Return, from the data below, each line that contains the word "development".

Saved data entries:
..............................

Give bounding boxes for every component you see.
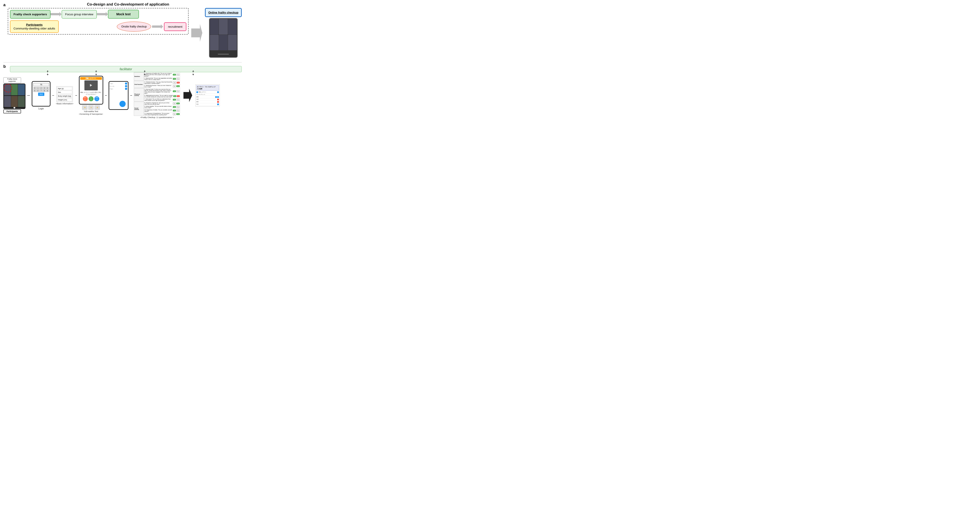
no-button-11[interactable]: Yes — [177, 113, 180, 115]
sarco-opt-3[interactable]: 隙間がで — [94, 96, 99, 101]
cat-label-oral: Oral function — [134, 81, 144, 88]
numpad-key-1[interactable]: 1 — [37, 87, 39, 89]
login-confirm-button[interactable]: 決定 — [38, 92, 44, 96]
q-text-9: 9. Eating together: "Do you eat with oth… — [145, 106, 172, 108]
result-dot-red-icon — [217, 101, 219, 103]
yes-button-11[interactable]: No — [173, 113, 176, 115]
cat-q-7: 7. Gait speed: "Do you think you walk fa… — [144, 98, 180, 102]
cat-questions-oral: 3. Chewing function: "Can you chew hard … — [144, 81, 180, 88]
category-oral: Oral function 3. Chewing function: "Can … — [134, 81, 180, 88]
codesign-box: Frailty check supporters Focus group int… — [8, 8, 189, 35]
cat-q-6: 6. Walking/physical activity: "Do you wa… — [144, 94, 180, 98]
sarco-opt-1[interactable]: 囲めない — [83, 96, 88, 101]
conference-device — [3, 84, 25, 109]
no-button-2[interactable]: No — [177, 78, 180, 80]
login-section: 75 0 1 2 3 4 5 6 7 8 9 — [32, 81, 51, 110]
dashed-bi-arrow-4 — [192, 70, 194, 75]
table-row: Height (cm) — [57, 98, 72, 102]
video-cell — [18, 96, 25, 107]
device-screen — [209, 18, 237, 51]
cat-q-11: 11. Awareness of forgetfulness: "Do you … — [144, 112, 180, 116]
numpad-key-0[interactable]: 0 — [33, 87, 36, 89]
result-text: 指輪っかテスト — [199, 91, 206, 92]
dashed-line — [193, 72, 193, 74]
cat-questions-social: 8. Frequency of going out: "Do you go ou… — [144, 102, 180, 116]
result-dots — [215, 96, 219, 98]
section-a-title: Co-design and Co-development of applicat… — [8, 2, 242, 6]
sarco-tablet: 指輪っかテスト 指輪っかでふくらはぎを 囲んだ時にどうなりますか？ 囲めない ち… — [79, 76, 103, 105]
arrow-icon — [97, 12, 108, 16]
numpad-key-4[interactable]: 4 — [46, 87, 49, 89]
box-frailty-check-supporters: Frailty check supporters — [10, 10, 51, 19]
sarco-opt-2[interactable]: ちょうど — [89, 96, 94, 101]
quest-circle — [125, 88, 127, 90]
no-button-7[interactable]: No — [177, 99, 180, 101]
section-b: b facilitator — [3, 62, 242, 119]
category-social: Social activity 8. Frequency of going ou… — [134, 102, 180, 116]
box-focus-group: Focus group interview — [62, 10, 97, 19]
quest-text: 2. いいえ — [110, 86, 124, 87]
yes-button-6[interactable]: Yes — [173, 95, 177, 97]
frailty-caption: <Frailty Checkup: 11 questionnaires > — [134, 116, 180, 119]
result-header: オンライン・フレイルチェック入力結果 — [196, 85, 219, 91]
sarcopenia-caption: <Screening of Sarcopenia> — [79, 113, 103, 115]
sarco-video — [84, 80, 98, 91]
bottom-row: Participants Community-dwelling older ad… — [10, 21, 186, 33]
cat-questions-physical: 5. Exercise habit: "Is there any exercis… — [144, 88, 180, 102]
yes-button-9[interactable]: Yes — [173, 106, 176, 108]
yes-button-8[interactable]: No — [173, 102, 176, 105]
yes-button-10[interactable]: Yes — [173, 110, 176, 111]
no-button-5[interactable]: No — [177, 90, 180, 92]
numpad-key-2[interactable]: 2 — [40, 87, 43, 89]
yes-button-5[interactable]: Yes — [173, 91, 176, 92]
no-button-9[interactable]: No — [177, 106, 180, 108]
result-dot-icon — [217, 103, 219, 105]
numpad-key-7[interactable]: 7 — [40, 89, 43, 92]
participants-title: Participants — [14, 23, 55, 26]
quest-section: 1. はい 2. いいえ 3. はい — [108, 81, 129, 110]
no-button-3[interactable]: No — [177, 82, 180, 84]
online-checkup-container: Online frailty checkup — [205, 8, 242, 58]
play-icon[interactable] — [90, 84, 92, 87]
yubi-images: 🤚 👌 ✌️ — [82, 105, 100, 110]
numpad-key-9[interactable]: 9 — [46, 89, 49, 92]
no-button-8[interactable]: Yes — [177, 103, 180, 104]
no-button-4[interactable]: Yes — [177, 85, 180, 87]
cat-q-2: 2. Balanced diet: "Do you eat vegetables… — [144, 77, 180, 81]
info-row-weight: Body weight (kg) — [57, 94, 72, 98]
yubi-img-3: ✌️ — [94, 105, 100, 110]
video-cell — [210, 35, 219, 51]
box-recruitment: recruitment — [164, 22, 186, 31]
numpad-key-5[interactable]: 5 — [33, 89, 36, 92]
result-dot-icon — [217, 91, 219, 93]
yubi-img-2: 👌 — [88, 105, 94, 110]
yes-button-7[interactable]: Yes — [173, 99, 176, 100]
participants-body: Community-dwelling older adults — [14, 27, 55, 30]
arrow-down-icon — [144, 74, 146, 75]
yes-button-4[interactable]: No — [173, 85, 176, 87]
no-button-10[interactable]: No — [177, 110, 180, 111]
numpad-key-6[interactable]: 6 — [37, 89, 39, 92]
arrow-down-icon — [47, 74, 49, 75]
no-button-6[interactable]: No — [177, 95, 180, 97]
info-row-sex: Sex — [57, 91, 72, 94]
spacer — [4, 95, 25, 96]
basic-info-table: Age (y) Sex Body weight (kg) Height (cm) — [56, 86, 73, 102]
quest-item: 1. はい — [110, 83, 127, 84]
cat-label-social: Social activity — [134, 102, 144, 116]
yes-button-2[interactable]: Yes — [173, 78, 176, 80]
onsite-oval: Onsite frailty checkup — [117, 21, 151, 32]
q-text-7: 7. Gait speed: "Do you think you walk fa… — [145, 99, 172, 101]
table-row: Age (y) — [57, 87, 72, 90]
result-sheet: オンライン・フレイルチェック入力結果 指輪っかテスト イレブンチェック 栄養 — [196, 84, 220, 107]
result-dot-icon — [217, 96, 219, 98]
q-text-11: 11. Awareness of forgetfulness: "Do you … — [145, 113, 172, 115]
numpad-key-3[interactable]: 3 — [43, 87, 46, 89]
video-cell — [228, 19, 237, 35]
main-container: a Co-design and Co-development of applic… — [0, 0, 245, 121]
numpad-key-8[interactable]: 8 — [43, 89, 46, 92]
device-bar — [218, 54, 229, 54]
yes-button-3[interactable]: Yes — [173, 81, 177, 84]
arrow-icon — [152, 24, 163, 29]
quest-tablet: 1. はい 2. いいえ 3. はい — [108, 81, 129, 110]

..............................

■ **Solution**:
section-a-title: Co-design and Co-development of applicat… — [8, 2, 242, 6]
main-container: a Co-design and Co-development of applic… — [0, 0, 245, 121]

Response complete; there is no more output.